Liisa Solomaa is headed to prison, and The University of Tulsa sociology department is ensuring she gets there. As a freshman, Solomaa had already determined her career path as a social worker in the criminal justice system. In high school, “I started to get very passionate about the death penalty and prison reform. I got a job at our local jail and thought I would love to be a social worker in a prison,” Solomaa said.

Accustomed to people being uneasy about her job goals, Solomaa was surprised that the TU faculty was prepared to guide and cultivate her dream. “The sociology department from day one has been super helpful. I talked with the chair of the department, and she said ‘Let’s start getting you a volunteer position in the community,’” Solomaa said.

With the help of Susan Chase, the sociology department chair, Solomaa landed a paid internship at the Tulsa County Public Defender’s Office. While learning legal procedures, she creates client timelines from birth to current day, and she assists a capital investigator with court records and orders. “Working at the public defender’s office has opened my eyes to many different struggles that people go through. . . the poverty and different abuses,” Solomaa said.

By examining the cyclical power of poverty and education inequity, Solomaa’s sociology classes perfectly correlate with her internship. “You learn about different political and societal forces that make people who they are and about the underlying forces that make people do what they do,” Solomaa explained.

With TU’s small class sizes, professors truly know their students and their interests. “The professors are passionate about sociology and passionate about their students.

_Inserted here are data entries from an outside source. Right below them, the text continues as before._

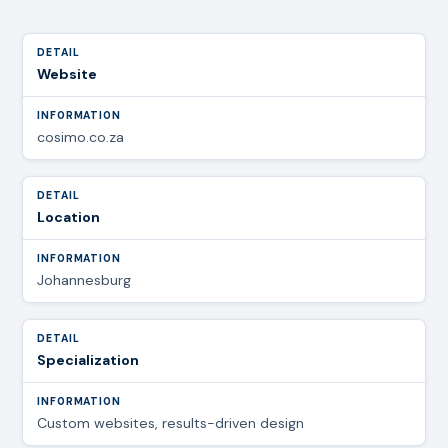
Website
cosimo.co.za
Location
Johannesburg
Specialization
Custom websites, results-driven design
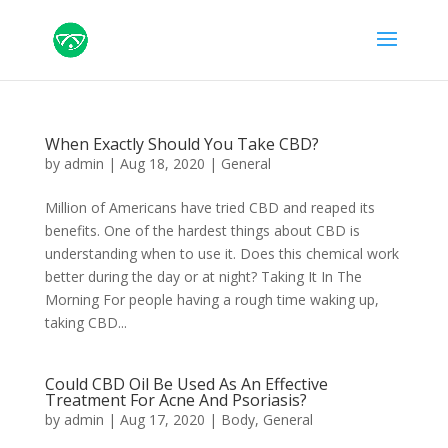
When Exactly Should You Take CBD?
by
admin
|
Aug 18, 2020
|
General
Million of Americans have tried CBD and reaped its
benefits. One of the hardest things about CBD is
understanding when to use it. Does this chemical work
better during the day or at night? Taking It In The
Morning For people having a rough time waking up,
taking CBD...
Could CBD Oil Be Used As An Effective
Treatment For Acne And Psoriasis?
by
admin
|
Aug 17, 2020
|
Body
,
General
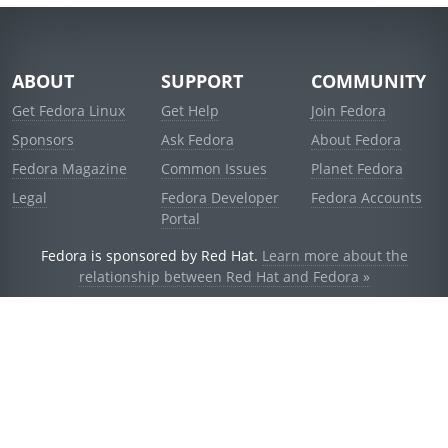
ABOUT
SUPPORT
COMMUNITY
Get Fedora Linux
Get Help
Join Fedora
Sponsors
Ask Fedora
About Fedora
Fedora Magazine
Common Issues
Planet Fedora
Legal
Fedora Developer
Fedora Accounts
Portal
Fedora is sponsored by Red Hat.
Learn more about the
relationship between Red Hat and Fedora »
© 2021 Red Hat, Inc. and others.
Powered by
noggin
v1.11.0 (stable:1e2a278)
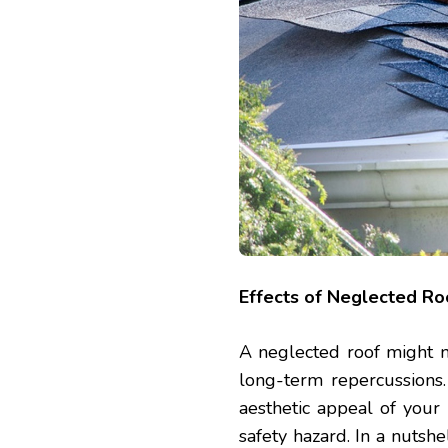
Effects of Neglected Ro
A neglected roof might 
long-term repercussions.
aesthetic appeal of your
safety hazard. In a nutshe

I’ve never seen a classroom setting where the teachers really want you to learn and want you to be a good person with a support system,” Solomaa said.

Looking beyond the bars to the human side of the penal system can be jarring and disheartening. Sociology teaches students to see the possibility within the problem. “You are exposed to these things that are really ugly and sad about the world; but at the same time, you are seeing how we are working to overcome these and seeing the humanity in people through it,” Solomaa said.